Specifically, LICENSER shall not be deemed as liable in cases of direct or indirect, incidental or consequential damages when a Trial or Evaluation copy of Anyverse Studio downloaded through the Internet for trial purposes. In this case, LICENSEE or subscriber of the Trial Edition of Anyverse Studio downloads the SOFTWARE PRODUCTS at his/her own risk and only for trial purposes. 10.2. The terms of this Contract include the totality of the obligations and responsibilities of the LICENSER regarding the licensed Product and Service, the documents related thereof, and the Service provided. Therefore, the terms stated in this contract replace any other guarantee, condition, term, agreement and obligation, either express or implicit, imposed by law, by consensus, by habit, commercial custom or in any other way and, especially, the guarantees of quality and adaptation to a specific purpose, of diligence and/or reasonable ability, all of which are expressly excluded insofar as it is permitted by the appli-cable imperative law.

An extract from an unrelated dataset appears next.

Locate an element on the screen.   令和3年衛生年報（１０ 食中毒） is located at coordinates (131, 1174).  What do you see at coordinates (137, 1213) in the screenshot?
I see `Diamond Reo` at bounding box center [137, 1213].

10.3. Subject to what is stated previously, both parties expressly agree to establish the maximum liability limit of the LICENSER derived from this contract or in relation therewith, for any concepts, whether it is contractual or non-contractual fault, negligence or punitive compensations or of any other nature, at an amount equal to the sum received by the LICENSER from the LICENSEE derived from the purchase of the corresponding License/s object of the complaint.

 11. Language
The parties hereto confirm that it is their wish that these Conditions as well as other documents relating hereto have been and shall be drawn up in English only. This English version shall be valid and enforceable between the parties and both of them understand entirely any and all of its clauses. 

 12. Miscellaneous

12.1. Likewise, both parties agree that, in case any clause and/or mention of this agreement was declared null or annullable by a competent person or entity to do so in accordance with the applicable legisla-tion in force at each moment, and as long as these clauses are not of an essential nature for the pr-sent agreement, the rest of the clauses and provisions of the present agreement will remain in force and will be applicable in the terms established in this agreement.

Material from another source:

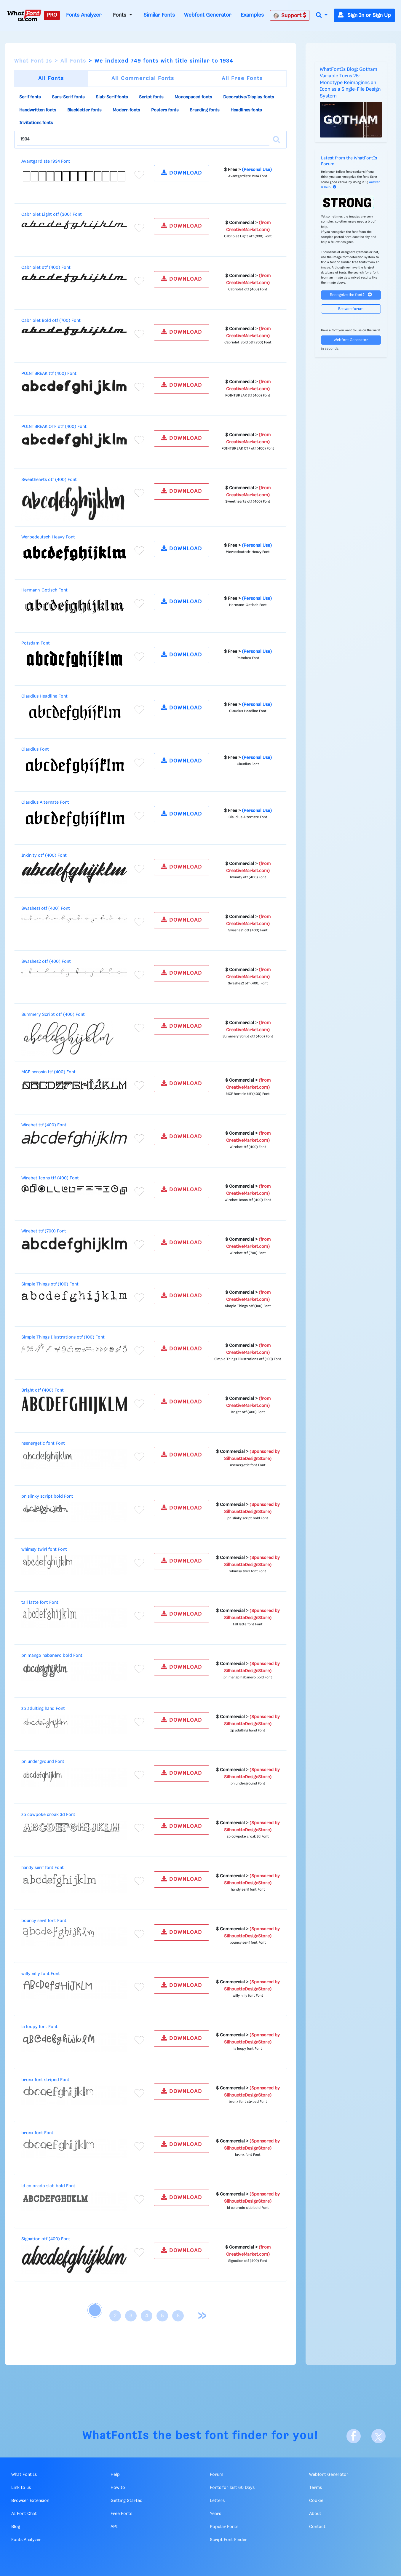 This screenshot has height=2576, width=401. Describe the element at coordinates (232, 2487) in the screenshot. I see `Fonts for last 60 Days` at that location.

12.2. This EULA (including any addendum or amendment to this EULA included with the SOFTWARE and or SERVICE) is the final, complete and exclusive statement of the entire agreement between the LICENSEE and the LICENSER relating to the SOFTWARE. This EULA supersedes any prior and contemporaneous proposals, purchase orders, advertisements, and all other communications in relation to the subject matter of this EULA, whether oral or written. No terms or conditions, other than those contained in this EULA, and no other understanding or agreement which in any way modifies these terms and conditions, shall be binding upon the parties unless entered into in writing executed between the parties, or by other non-oral manner of agreement whereby the parties objectively and definitively act in a manner to be bound (such as by continuing with an installation of the SOFTWARE, “clicking-through” a questionnaire, etc.) Employees, agents and other representatives of the LICENSER are not permitted to orally modify this EULA. 

 13. Modifications

LICENSOR may change this EULA or any of its components by updating this EULA on www.anyverse.ai/eula. Changes to the EULA apply to any Entitlements acquired or renewed after the date of modification.

 14. Retroactive Effect

LICENSEE acknowledges and accepts all provisions of the EULA with retroactive effect, from the moment it became LICENSEE of Anyverse Studio and or the Service.

15. Conflict resolution

15.1.The present contract and the rights and obligations deriving therefrom will be governed by the provisions of the Spanish Laws in force at the acceptance of the present document.

15.2. Any dispute, conflict and/or discrepancy that may arise or related in some way to the present Contract will be exclusively resolved by the Jurisdiction of the court in Madrid, Spain for any kind of arbitration or dispute regarding this Agreement. Both parties expressly renounce their own Jurisdiction.

The LICENSOR and the LICENSEE expressly accept this clause and agree to submit to the court and to comply entirely with the provisions of the decision putting an end to the conflict.